Essentially, if your goals aren’t similar to mine, with the same training status, and a similar build, then my specific training program is of little value to you.
Logic and Reason
I saved the for last because I believe this is the best one for self-betterment. Try out this thought experiment with me real quick. If Usain Bolt and Allyson Felix were your parents, what physical attributes and capabilities do you think you would possess? If you answered slow and white, you need to punch yourself in the head repeatedly to clear out all of your dysfunctional neurons.

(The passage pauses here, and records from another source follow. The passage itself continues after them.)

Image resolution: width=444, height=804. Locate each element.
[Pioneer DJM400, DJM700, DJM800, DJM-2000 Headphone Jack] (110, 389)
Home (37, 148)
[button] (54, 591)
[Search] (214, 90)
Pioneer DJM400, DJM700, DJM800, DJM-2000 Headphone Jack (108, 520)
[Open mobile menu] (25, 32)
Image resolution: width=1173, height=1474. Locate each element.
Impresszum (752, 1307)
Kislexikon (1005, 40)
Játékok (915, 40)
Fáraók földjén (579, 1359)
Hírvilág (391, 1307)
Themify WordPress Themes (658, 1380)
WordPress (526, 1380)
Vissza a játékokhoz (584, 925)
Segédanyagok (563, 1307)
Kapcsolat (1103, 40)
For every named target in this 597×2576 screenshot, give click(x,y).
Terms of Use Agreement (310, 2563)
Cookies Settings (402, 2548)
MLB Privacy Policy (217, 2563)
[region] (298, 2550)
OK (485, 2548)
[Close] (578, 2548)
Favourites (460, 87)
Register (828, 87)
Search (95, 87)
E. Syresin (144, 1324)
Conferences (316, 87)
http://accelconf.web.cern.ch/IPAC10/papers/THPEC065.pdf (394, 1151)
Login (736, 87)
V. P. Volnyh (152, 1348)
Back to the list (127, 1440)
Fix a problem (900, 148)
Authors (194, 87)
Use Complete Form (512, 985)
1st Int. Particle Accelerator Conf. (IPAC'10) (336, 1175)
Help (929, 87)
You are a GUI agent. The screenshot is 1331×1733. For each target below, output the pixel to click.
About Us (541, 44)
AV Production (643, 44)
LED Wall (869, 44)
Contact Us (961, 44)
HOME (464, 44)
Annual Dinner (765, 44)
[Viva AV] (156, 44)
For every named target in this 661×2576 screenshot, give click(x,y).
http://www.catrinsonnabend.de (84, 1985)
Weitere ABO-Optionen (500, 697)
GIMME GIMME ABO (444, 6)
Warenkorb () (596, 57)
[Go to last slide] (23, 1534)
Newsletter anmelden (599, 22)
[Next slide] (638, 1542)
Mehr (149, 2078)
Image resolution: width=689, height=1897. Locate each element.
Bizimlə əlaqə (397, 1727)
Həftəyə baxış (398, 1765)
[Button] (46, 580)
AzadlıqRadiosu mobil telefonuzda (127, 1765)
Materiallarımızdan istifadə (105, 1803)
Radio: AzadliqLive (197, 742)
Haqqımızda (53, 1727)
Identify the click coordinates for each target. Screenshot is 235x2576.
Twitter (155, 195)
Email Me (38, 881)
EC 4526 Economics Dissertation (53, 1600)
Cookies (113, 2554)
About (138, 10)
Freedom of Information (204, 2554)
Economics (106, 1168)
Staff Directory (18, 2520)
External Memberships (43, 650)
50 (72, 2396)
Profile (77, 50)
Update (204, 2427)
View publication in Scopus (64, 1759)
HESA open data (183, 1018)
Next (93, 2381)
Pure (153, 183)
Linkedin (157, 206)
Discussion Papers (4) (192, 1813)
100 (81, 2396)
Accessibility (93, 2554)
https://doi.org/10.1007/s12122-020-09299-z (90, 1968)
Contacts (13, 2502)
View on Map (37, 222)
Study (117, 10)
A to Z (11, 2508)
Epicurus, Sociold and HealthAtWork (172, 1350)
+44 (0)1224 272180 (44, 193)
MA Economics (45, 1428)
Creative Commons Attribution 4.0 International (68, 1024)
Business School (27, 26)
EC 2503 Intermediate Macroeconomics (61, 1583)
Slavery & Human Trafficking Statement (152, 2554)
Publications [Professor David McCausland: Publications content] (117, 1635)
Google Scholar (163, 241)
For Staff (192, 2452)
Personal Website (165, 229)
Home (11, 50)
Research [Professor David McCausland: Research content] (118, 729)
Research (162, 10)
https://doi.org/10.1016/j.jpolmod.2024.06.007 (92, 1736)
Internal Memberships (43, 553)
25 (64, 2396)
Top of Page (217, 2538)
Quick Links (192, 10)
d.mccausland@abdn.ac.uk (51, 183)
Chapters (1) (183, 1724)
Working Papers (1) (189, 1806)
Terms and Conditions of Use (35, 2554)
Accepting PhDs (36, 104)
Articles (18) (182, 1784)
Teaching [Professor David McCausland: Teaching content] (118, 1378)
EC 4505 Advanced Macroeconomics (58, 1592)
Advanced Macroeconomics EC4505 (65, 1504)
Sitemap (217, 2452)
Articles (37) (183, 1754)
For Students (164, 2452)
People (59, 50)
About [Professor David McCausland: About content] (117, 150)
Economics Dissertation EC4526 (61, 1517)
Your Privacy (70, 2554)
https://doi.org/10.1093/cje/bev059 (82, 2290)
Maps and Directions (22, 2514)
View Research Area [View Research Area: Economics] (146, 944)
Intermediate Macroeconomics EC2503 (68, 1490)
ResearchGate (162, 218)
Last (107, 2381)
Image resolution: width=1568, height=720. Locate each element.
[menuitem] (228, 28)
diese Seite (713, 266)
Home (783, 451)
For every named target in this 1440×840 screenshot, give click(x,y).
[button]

Another example for you, if in your younger days you could run non-stop without tiring, go try out a 5k. When I was a kid, I realized that I was pretty good at jumping and now at 5 foot 4 I can almost dunk a basketball (not sure how much that matters because I’m short and white). And once I started lifting weights at 16 I noticed that I got strong fast without getting any bigger, thus bodybuilding probably isn’t in my future.
This also applies to nutrition. For hundreds of thousands of years humans didn’t eat ice cream and pizza, so how could it be good for you now? Also, meat has been a crucial part of the human diet forever, so why would you not eat it now? (I realize that I’m a vegetarian and this a little ironic, but I’ll explain why in the future).
Taking all of that into account logic still has some pitfall:
- It’s not perfect
- Your logic may be unsound, invalid, or incogent (for my fellow philosophers)
- There could be various variables that you forgot to account for
- Sometimes things are just counterintuitive
Hopefully, this made sense to you. You can learn a lot from science, other people, and by just using your brain, and there are some great reasons to use all of them. But, the middle path is probably the best way, provided you use a careful, discerning eye. Ultimately, just make up your own mind, you won’t improve if you just take my word for it.
(1) Adams, K., O’Shea, J. P., O’Shea, K. L., & Climstein, M. (1992). The Effect of Six Weeks of Squat, Plyometric and Squat-Plyometric Training on Power Production. Journal of Applied Sport Science Research, 6(1), 36.